Sautéed Chicken and Peppers with Coconut Rice
Sautéed Chicken and Peppers with Coconut Rice might be just the main course you are searching for. This recipe makes 4 servings with 755 calories, 50g of protein, and 32g of fat each. This recipe covers 39% of your daily requirements of vitamins and minerals. Head to the store and pick up olive oil, kosher salt and pepper, bell pepper, and a few other things to make it today. To use up the kosher salt you could follow this main course with the Low Fat Crumbs Cake (Kosher-Dairy) as a dessert. It is a good option if you're following a gluten free and dairy free diet. From preparation to the plate, this recipe takes approximately 30 minutes.
Instructions
Cook the rice according to the package directions, replacing 1 cup of water with the coconut milk.Meanwhile, heat 1 tablespoon of the oil in a large skillet over medium heat. Pat the chicken dry with paper towels. Season with 1/2 teaspoon salt and 1/4 teaspoon pepper and cook for 3 minutes. Turn and move to the sides of the skillet.

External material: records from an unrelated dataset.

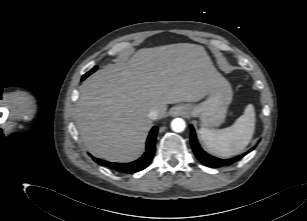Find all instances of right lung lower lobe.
<instances>
[{
    "mask_svg": "<svg viewBox=\"0 0 307 221\" xmlns=\"http://www.w3.org/2000/svg\"><path fill=\"white\" fill-rule=\"evenodd\" d=\"M85 78L86 77L84 75L82 80H84ZM157 131H158V128L156 126L152 128L148 136L146 152L140 159L134 162L114 163V162L104 161L98 158H93V160L100 165L107 166L110 169H113L115 171L122 172V173H133V172H138L140 170H143L151 163V160L154 156Z\"/></svg>",
    "mask_w": 307,
    "mask_h": 221,
    "instance_id": "obj_1",
    "label": "right lung lower lobe"
}]
</instances>
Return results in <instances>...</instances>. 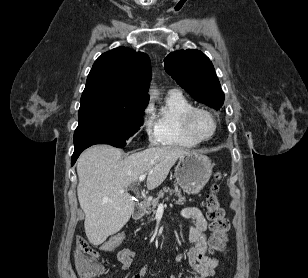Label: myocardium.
I'll return each mask as SVG.
<instances>
[{
  "label": "myocardium",
  "mask_w": 308,
  "mask_h": 278,
  "mask_svg": "<svg viewBox=\"0 0 308 278\" xmlns=\"http://www.w3.org/2000/svg\"><path fill=\"white\" fill-rule=\"evenodd\" d=\"M197 112H203V113L207 114L213 122V130H212L211 134L207 137H200V136L196 135L194 133L192 127H191V118ZM181 126H182L183 131L185 132V134L189 138L196 141L197 143H201V142H205V141H208L211 138H213V136L215 135V133L217 131L218 123H217L215 115L210 110H208L204 107H194V106H192L191 108L184 111L183 114L181 115Z\"/></svg>",
  "instance_id": "obj_1"
}]
</instances>
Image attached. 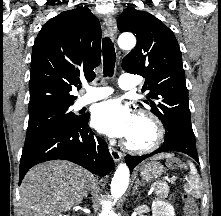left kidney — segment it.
I'll return each mask as SVG.
<instances>
[{"instance_id": "1", "label": "left kidney", "mask_w": 221, "mask_h": 216, "mask_svg": "<svg viewBox=\"0 0 221 216\" xmlns=\"http://www.w3.org/2000/svg\"><path fill=\"white\" fill-rule=\"evenodd\" d=\"M152 216H175V211L168 202L157 200L152 203Z\"/></svg>"}]
</instances>
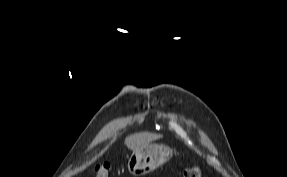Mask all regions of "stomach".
Wrapping results in <instances>:
<instances>
[{
    "label": "stomach",
    "instance_id": "1",
    "mask_svg": "<svg viewBox=\"0 0 287 177\" xmlns=\"http://www.w3.org/2000/svg\"><path fill=\"white\" fill-rule=\"evenodd\" d=\"M172 153L168 146L149 143L133 150L128 160V170L135 176L148 174L169 161Z\"/></svg>",
    "mask_w": 287,
    "mask_h": 177
}]
</instances>
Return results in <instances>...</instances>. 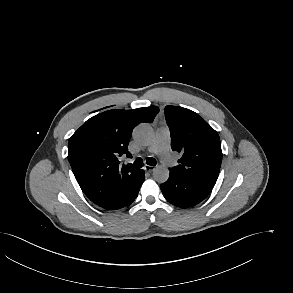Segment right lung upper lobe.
<instances>
[{"mask_svg": "<svg viewBox=\"0 0 293 293\" xmlns=\"http://www.w3.org/2000/svg\"><path fill=\"white\" fill-rule=\"evenodd\" d=\"M156 106L133 110H108L87 120L69 139L68 160L84 194L106 210L127 206L138 193L142 170L120 165L131 157L128 144L132 130L141 122L151 123Z\"/></svg>", "mask_w": 293, "mask_h": 293, "instance_id": "obj_1", "label": "right lung upper lobe"}]
</instances>
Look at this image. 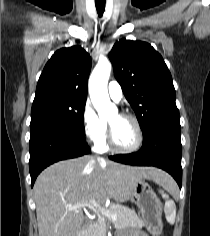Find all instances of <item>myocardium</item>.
<instances>
[{"label": "myocardium", "mask_w": 210, "mask_h": 236, "mask_svg": "<svg viewBox=\"0 0 210 236\" xmlns=\"http://www.w3.org/2000/svg\"><path fill=\"white\" fill-rule=\"evenodd\" d=\"M119 116H121L123 118H127L134 123L135 128H136V133H137L136 142L134 143L133 146L128 147V148H122V147L117 146L113 140L112 128H111V125L109 124L108 137H107L108 147L112 151L117 152V153H121V154L133 153V152L137 151L143 144L144 133H143L141 123H140L139 119L131 113H121Z\"/></svg>", "instance_id": "obj_1"}]
</instances>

Add the bell pepper and cook, stirring often, for 3 minutes.
Add the garlic and cook, stirring, until the bell pepper is slightly softened and the chicken is cooked through, about 4 minutes.
Transfer the chicken and vegetables to individual plates and return the skillet to medium heat.
Add the beans, cumin, 1/4 teaspoon salt, and the remaining oil. Cook until heated through, about 2 minutes.
Serve with the chicken and rice.Upgrade: Brighten the flavor of the coconut rice by stirring in a handful of chopped fresh scallions, chives, or cilantro just before serving.